Как мы, кроме всего, тут видим, сами ритм, звук, интонация в прозе, как и вообще в искусстве, первейшим образом связаны с кардинальными духовными высями, глубями человечества; может быть, это и важнейшее; во всяком случае, это, как и весь «язык», — первичное, а если этого нет, то и ничего нет. «На бездонных глубинах духа… катятся звуковые волны…» (Блок, «О назначении поэта»). Покажем это на примере так называемой сказовой интонации, чем и завершим курс.
Сказ — это раздвоение. Один из видов раздвоения.
Раскол человеческой личности в новейшее время стал освоенным фактом религии, философии и искусства. Различные системы реагируют на это по-разному. Одни признают просто факт за факт и анализируют его. Другие воспринимают его аксиологически, т. е. ценностно, и реагируют с позиций духовной цельности или целостности, аксиоматически принимая их за исходное истинное, а раскол — за вторичное и негативное. Однако же сам разговор со времен мифологических школ, славянофилов, Шопенгауэра и Ницше и других ведется весьма напряженно. Разумеется, он шел и раньше: достаточно назвать Руссо. Однако в последние 100–200 лет он из области предупреждений, абстракций перешел в область духовной и, что существенней для масс, самой эмпирической практики.

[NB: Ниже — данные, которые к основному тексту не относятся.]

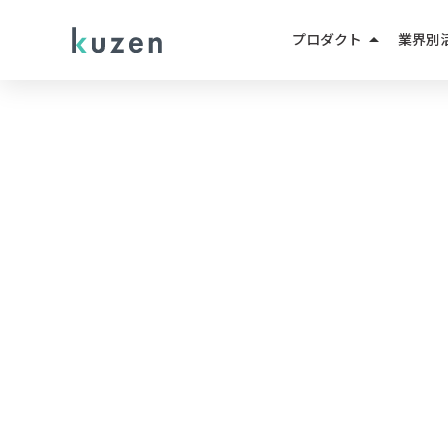
arrow_drop_up
プロダクト
業界別
LINEマーケティング
人材紹
LINE成果報酬メニュー
不動産
LINEミニアプリ
EC・D
AIエージェント
教育・
AIチャットボット
小売・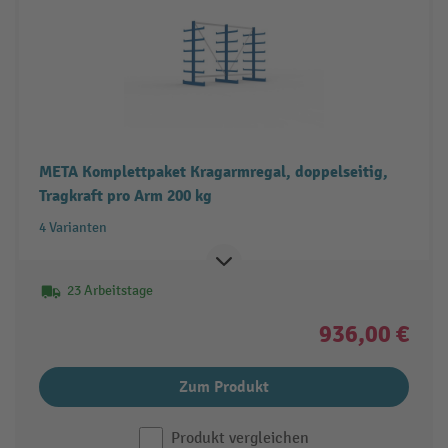
META Komplettpaket Kragarmregal, doppelseitig,
Tragkraft pro Arm 200 kg
4 Varianten
23 Arbeitstage
936,00 €
Zum Produkt
Produkt vergleichen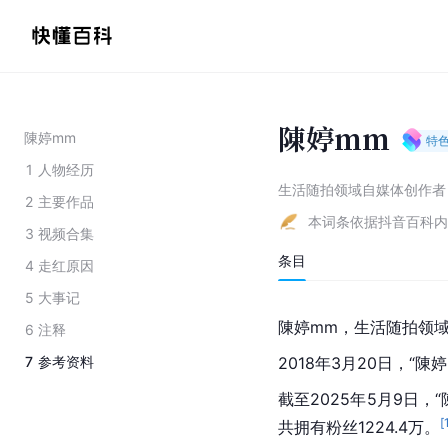
陳婷mm
陳婷mm
特
1
人物经历
生活随拍领域自媒体创作者
2
主要作品
本词条依据抖音百科内
3
视频合集
条目
4
走红原因
5
大事记
陳婷mm，生活随拍领
6
注释
7
参考资料
2018年3月20日，“陳
截至2025年5月9日，
[
共拥有粉丝1224.4万。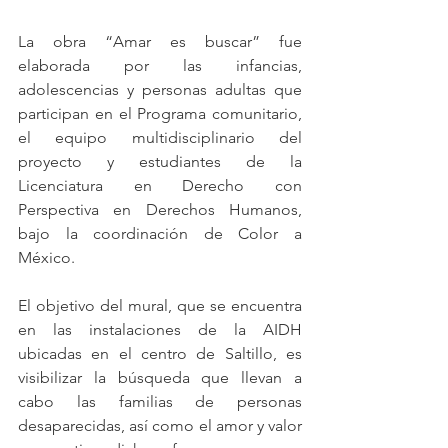
La obra “Amar es buscar” fue 
elaborada por las infancias, 
adolescencias y personas adultas que 
participan en el Programa comunitario, 
el equipo multidisciplinario del 
proyecto y estudiantes de la 
Licenciatura en Derecho con 
Perspectiva en Derechos Humanos, 
bajo la coordinación de Color a 
México. 
El objetivo del mural, que se encuentra 
en las instalaciones de la AIDH 
ubicadas en el centro de Saltillo, es 
visibilizar la búsqueda que llevan a 
cabo las familias de personas 
desaparecidas, así como el amor y valor 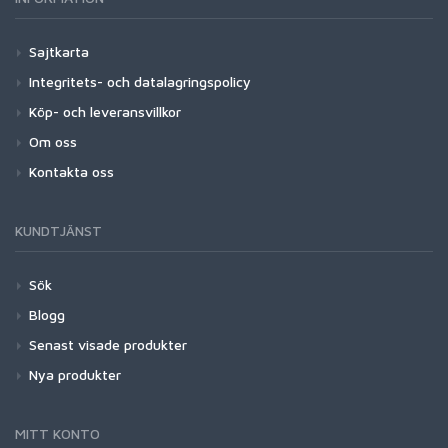
Sajtkarta
Integritets- och datalagringspolicy
Köp- och leveransvillkor
Om oss
Kontakta oss
KUNDTJÄNST
Sök
Blogg
Senast visade produkter
Nya produkter
MITT KONTO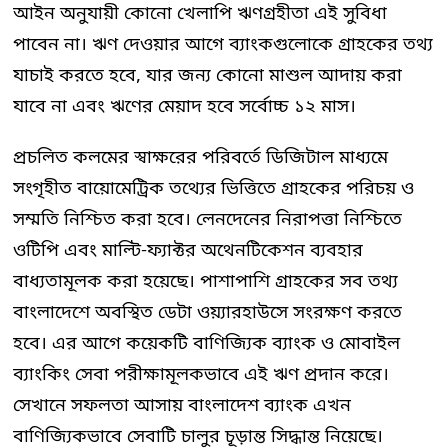
আইন অনুযায়ী কোনো খেলাপি ঋণগ্রহীতা এই সুবিধা
পাবেন না। ঋণ দেওয়ার আগে ব্যাংকগুলোকে গ্রাহকের তথ্য
যাচাই করতে হবে, যার জন্য কোনো মাশুল আদায় করা
যাবে না এবং ঋণের মেয়াদ হবে সর্বোচ্চ ১২ মাস।
প্রচলিত কলমের স্বাক্ষরের পরিবর্তে ডিজিটাল মাধ্যমে
সংগৃহীত বায়োমেট্রিক তথ্যের ভিত্তিতে গ্রাহকের পরিচয় ও
সম্মতি নিশ্চিত করা হবে। লেনদেনের নিরাপত্তা নিশ্চিতে
ওটিপি এবং মাল্টি-ফ্যাক্টর অথেনটিকেশন ব্যবহার
বাধ্যতামূলক করা হয়েছে। পাশাপাশি গ্রাহকের সব তথ্য
বাংলাদেশে অবস্থিত ডেটা ওয়্যারহাউসে সংরক্ষণ করতে
হবে। এর আগে কয়েকটি বাণিজ্যিক ব্যাংক ও মোবাইল
ব্যাংকিং সেবা পরীক্ষামূলকভাবে এই ঋণ প্রদান করে।
সেখানে সফলতা আসায় বাংলাদেশ ব্যাংক এখন
বাণিজ্যিকভাবে সেবাটি চালুর চূড়ান্ত সিদ্ধান্ত নিয়েছে।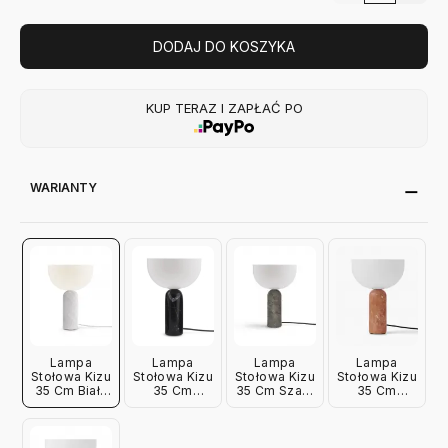
DODAJ DO KOSZYKA
KUP TERAZ I ZAPŁAĆ PO
WARIANTY
Lampa
Lampa
Lampa
Lampa
Stołowa Kizu
Stołowa Kizu
Stołowa Kizu
Stołowa Kizu
35 Cm Biały
35 Cm
35 Cm Szary
35 Cm
Marmur New
Czarny
Marmur New
Rdzawy
Works
Marmur New
Works
Marmur New
Works
Works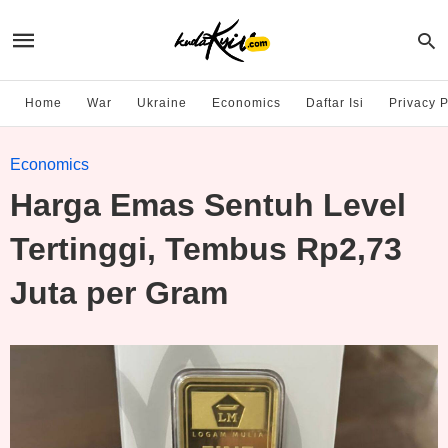
Home
War
Ukraine
Economics
Daftar Isi
Privacy P
Economics
Harga Emas Sentuh Level
Tertinggi, Tembus Rp2,73
Juta per Gram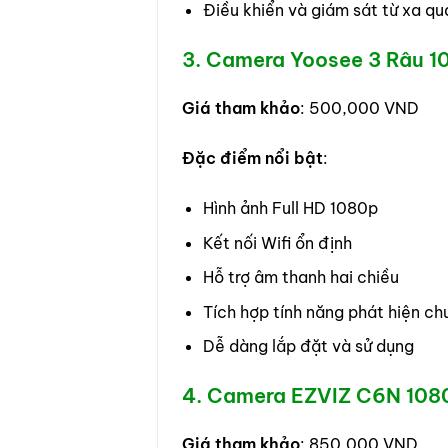
Điều khiển và giám sát từ xa q
3. Camera Yoosee 3 Râu 1
Giá tham khảo
: 500,000 VND
Đặc điểm nổi bật
:
Hình ảnh Full HD 1080p
Kết nối Wifi ổn định
Hỗ trợ âm thanh hai chiều
Tích hợp tính năng phát hiện c
Dễ dàng lắp đặt và sử dụng
4. Camera EZVIZ C6N 108
Giá tham khảo
: 850,000 VND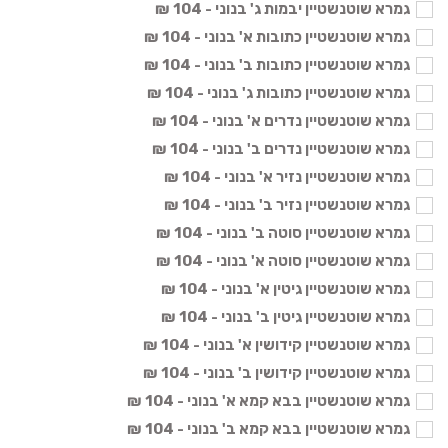
גמרא שוטנשטיין יבמות ג' בנוני - 104 ₪
גמרא שוטנשטיין כתובות א' בנוני - 104 ₪
גמרא שוטנשטיין כתובות ב' בנוני - 104 ₪
גמרא שוטנשטיין כתובות ג' בנוני - 104 ₪
גמרא שוטנשטיין נדרים א' בנוני - 104 ₪
גמרא שוטנשטיין נדרים ב' בנוני - 104 ₪
גמרא שוטנשטיין נזיר א' בנוני - 104 ₪
גמרא שוטנשטיין נזיר ב' בנוני - 104 ₪
גמרא שוטנשטיין סוטה ב' בנוני - 104 ₪
גמרא שוטנשטיין סוטה א' בנוני - 104 ₪
גמרא שוטנשטיין גיטין א' בנוני - 104 ₪
גמרא שוטנשטיין גיטין ב' בנוני - 104 ₪
גמרא שוטנשטיין קידושין א' בנוני - 104 ₪
גמרא שוטנשטיין קידושין ב' בנוני - 104 ₪
גמרא שוטנשטיין בבא קמא א' בנוני - 104 ₪
גמרא שוטנשטיין בבא קמא ב' בנוני - 104 ₪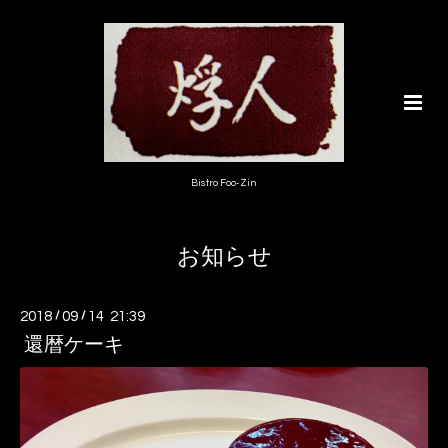
Bistro Foo-Zin
お知らせ
2018
/
09
/
14 21:39
還暦ケーキ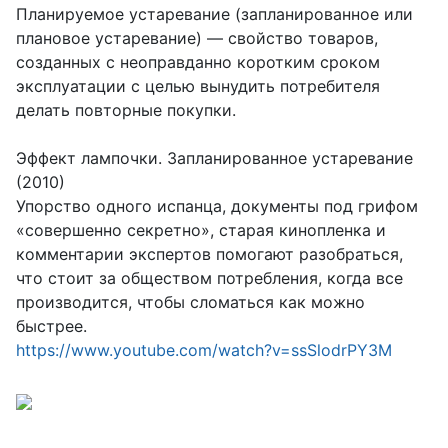
Планируемое устаревание (запланированное или
плановое устаревание) — свойство товаров,
созданных с неоправданно коротким сроком
эксплуатации с целью вынудить потребителя
делать повторные покупки.
Эффект лампочки. Запланированное устаревание
(2010)
Упорство одного испанца, документы под грифом
«совершенно секретно», старая кинопленка и
комментарии экспертов помогают разобраться,
что стоит за обществом потребления, когда все
производится, чтобы сломаться как можно
быстрее.
https://www.youtube.com/watch?v=ssSlodrPY3M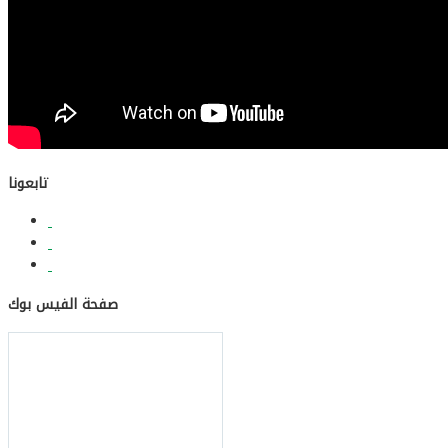
تابعونا
صفحة الفيس بوك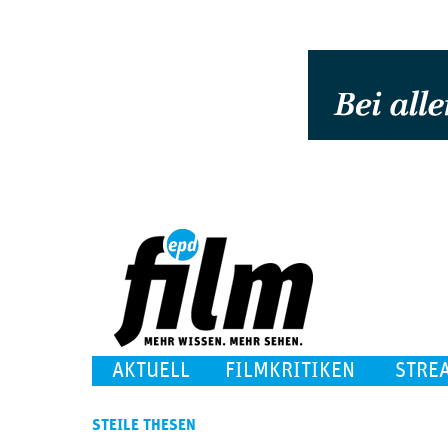
AKTUELL
FILMKRITIKEN
STRE
STEILE THESEN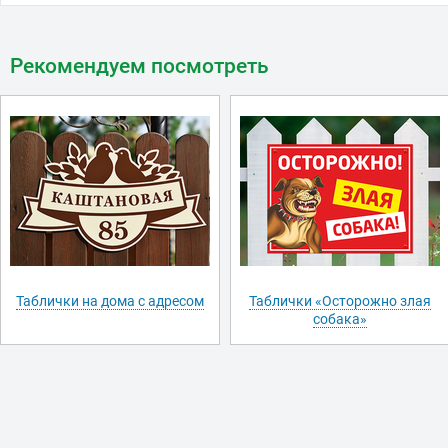
Рекомендуем посмотреть
Таблички на дома с адресом
Таблички «Осторожно злая
собака»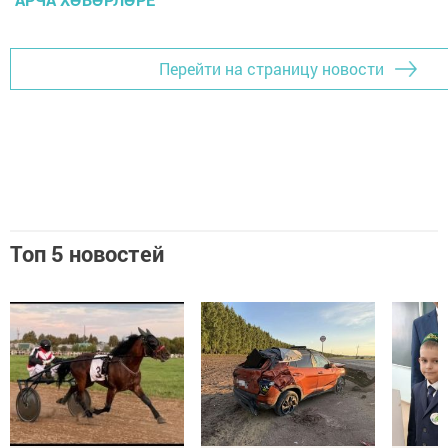
Перейти на страницу новости
Топ 5 новостей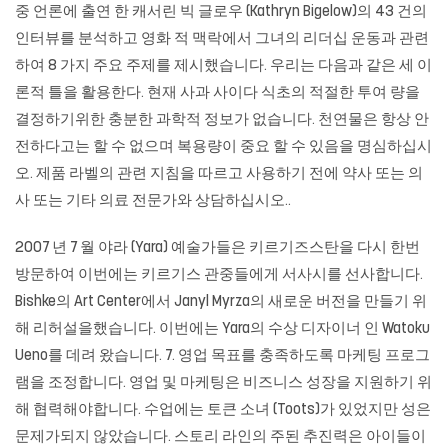
중 언론에 출연 한 캐서린 빅 글로우 (Kathryn Bigelow)의 43 건의
인터뷰를 분석하고 영화 적 맥락에서 그녀의 리더십 운동과 관련
하여 8 가지 주요 주제를 제시했습니다. 우리는 다음과 같은 세 이
론적 틀을 활용한다. 현재 사과 사이다 식초의 적절한 투여 량을
결정하기위한 충분한 과학적 정보가 없습니다. 천연물은 항상 안
전하다고는 할 수 없으며 복용량이 중요 할 수 있음을 명심하십시
오. 제품 라벨의 관련 지침을 따르고 사용하기 전에 약사 또는 의
사 또는 기타 의료 전문가와 상담하십시오..
2007 년 7 월 야라 (Yara) 예술가들은 키르기즈스탄을 다시 한번
방문하여 이번에는 키르기스 관중들에게 서사시를 선사합니다.
Bishke의 Art Center에서 Janyl Myrza의 새로운 버전을 만들기 위
해 리허설을했습니다. 이번에는 Yara의 수상 디자이너 인 Watoku
Ueno를 데려 왔습니다. 7. 영업 목표를 충족하도록 마케팅 프로그
램을 조정합니다. 영업 및 마케팅은 비즈니스 성장을 지원하기 위
해 협력해야합니다. 수업에는 토큰 소녀 (Toots)가 있었지만 성은
문제가되지 않았습니다. 스토리 라인의 주된 추진력은 아이들이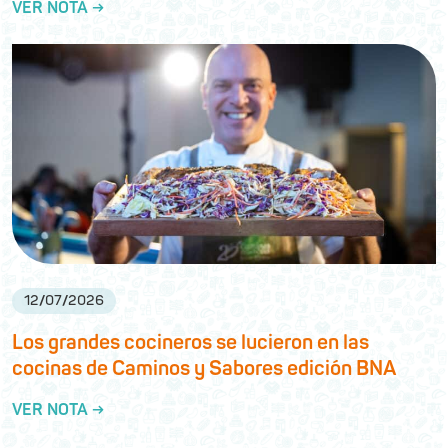
VER NOTA →
12
/
07
/
2026
Los grandes cocineros se lucieron en las
cocinas de Caminos y Sabores edición BNA
VER NOTA →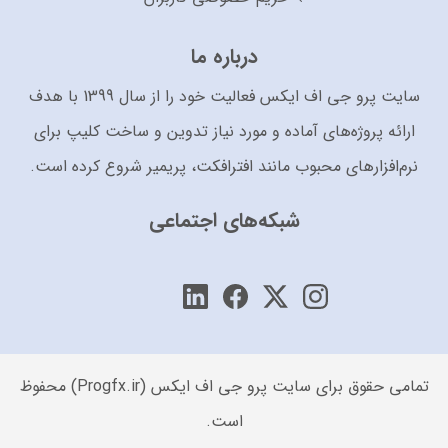
درباره ما
سایت پرو جی اف ایکس فعالیت خود را از سال 1399 با هدف
ارائه پروژه‌های آماده و مورد نیاز تدوین و ساخت کلیپ برای
نرم‌افزارهای محبوب مانند افترافکت، پریمیر شروع کرده است.
شبکه‌های اجتماعی
تمامی حقوق برای سایت پرو جی اف ایکس (Progfx.ir) محفوظ
است.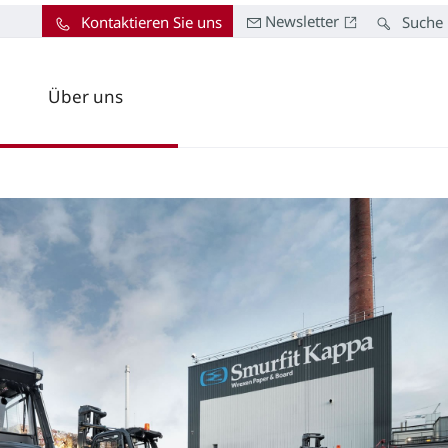
Newsletter
Kontaktieren Sie uns
Suche
Über uns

Художественное творчество отражает или стремится отразить этот фактор во человечестве. Различаем то и другое, ибо так или иначе отражает оно и независимо от желаний авторов, а стремится отразить то удачно, то неудачно: как бывает и во всяком деле, где есть сознательность и тенденция. Сейчас мы то и другое увидим на примере сказовой интонации. Интонация в творчестве — нечто еще более неуловимое, чем сам живой ритм. Именно в нем вся суть, а он наименее уловим рассудочно; а интонация — это, так сказать, неуловимое в неуловимом, это тот первичный «стык» внешнего и внутреннего, от которого все происходит и в самом ритме, который все время явственно ощутим, но как целостность невычленим. Все учебные определения художественной интонации остаются в силе, и можно ознакомиться с ними по разным пособиям, хотя любопытно и то, что литературоведы-аналитики в общем интуитивно избегают углубляться в вопрос, называемый «поэтическая (художественная) интонация». Извечно храбрые, уверенные в себе структуралисты различных школ проштудировали все ее «элементы», но так и не решились дать цельное определение. Кажется, «Мелодика русского лирического стиха» и «Как сделана „Шинель“ Гоголя» Б.Эйхенбаума остаются первыми и последними попытками этого рода о стихе и о прозе, и сама давность этих попыток и отсутствие мощных и цельных их подтверждений или опровержений в последующем говорят сами за себя. При этом еще надо учесть серьезные толки о том, что мелодика и интонация — разные вещи, что сказовость — это не только интонация и в то же время сугубо частный случай самой интонации; что интонировка, по сути, является фактором, далеко выходящим за пределы самой интонации.